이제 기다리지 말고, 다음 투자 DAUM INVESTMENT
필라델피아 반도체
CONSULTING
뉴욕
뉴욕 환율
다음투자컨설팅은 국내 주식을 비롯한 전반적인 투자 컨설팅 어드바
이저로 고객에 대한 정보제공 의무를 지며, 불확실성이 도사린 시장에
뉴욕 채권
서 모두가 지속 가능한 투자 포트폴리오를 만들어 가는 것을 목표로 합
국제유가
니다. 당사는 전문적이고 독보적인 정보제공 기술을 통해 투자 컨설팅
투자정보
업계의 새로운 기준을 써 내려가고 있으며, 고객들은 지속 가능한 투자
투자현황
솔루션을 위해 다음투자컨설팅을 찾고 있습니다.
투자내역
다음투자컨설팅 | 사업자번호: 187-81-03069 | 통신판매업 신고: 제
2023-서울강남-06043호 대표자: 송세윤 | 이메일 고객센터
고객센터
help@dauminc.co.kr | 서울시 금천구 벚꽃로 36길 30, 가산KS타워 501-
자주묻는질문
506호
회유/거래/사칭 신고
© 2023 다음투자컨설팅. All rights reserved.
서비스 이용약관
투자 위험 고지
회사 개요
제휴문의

**What you are asked to do**
Repeat each record word for word. Do not leave any out.

**Completed task**
이제 기다리지 말고, 다음 투자 DAUM INVESTMENT
필라델피아 반도체
CONSULTING
뉴욕
뉴욕 환율
다음투자컨설팅은 국내 주식을 비롯한 전반적인 투자 컨설팅 어드바
이저로 고객에 대한 정보제공 의무를 지며, 불확실성이 도사린 시장에
뉴욕 채권
서 모두가 지속 가능한 투자 포트폴리오를 만들어 가는 것을 목표로 합
국제유가
니다. 당사는 전문적이고 독보적인 정보제공 기술을 통해 투자 컨설팅
투자정보
업계의 새로운 기준을 써 내려가고 있으며, 고객들은 지속 가능한 투자
투자현황
솔루션을 위해 다음투자컨설팅을 찾고 있습니다.
투자내역
다음투자컨설팅 | 사업자번호: 187-81-03069 | 통신판매업 신고: 제
2023-서울강남-06043호 대표자: 송세윤 | 이메일 고객센터
고객센터
help@dauminc.co.kr | 서울시 금천구 벚꽃로 36길 30, 가산KS타워 501-
자주묻는질문
506호
회유/거래/사칭 신고
© 2023 다음투자컨설팅. All rights reserved.
서비스 이용약관
투자 위험 고지
회사 개요
제휴문의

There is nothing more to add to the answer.